## Task directions:
Write the entries out exactly. Any images they hold stay out of the copy.

## The data:

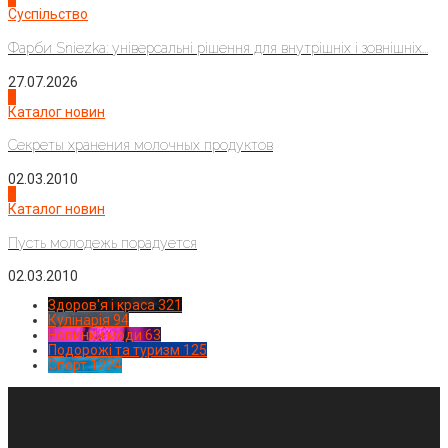
Суспільство
Фарби Sniezka: універсальні рішення для внутрішніх і зовнішніх...
27.07.2026
3
Каталог новин
Секреты хранения молочных продуктов
02.03.2010
4
Каталог новин
Пусть молодежь порадуется
02.03.2010
Здоров'я і краса
321
Кулінарія
94
Новинки моди
63
Подорожі та туризм
125
Спорт
1224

## Solved exercise:
Суспільство
Фарби Sniezka: універсальні рішення для внутрішніх і зовнішніх...
27.07.2026
3
Каталог новин
Секреты хранения молочных продуктов
02.03.2010
4
Каталог новин
Пусть молодежь порадуется
02.03.2010
Здоров'я і краса
321
Кулінарія
94
Новинки моди
63
Подорожі та туризм
125
Спорт
1224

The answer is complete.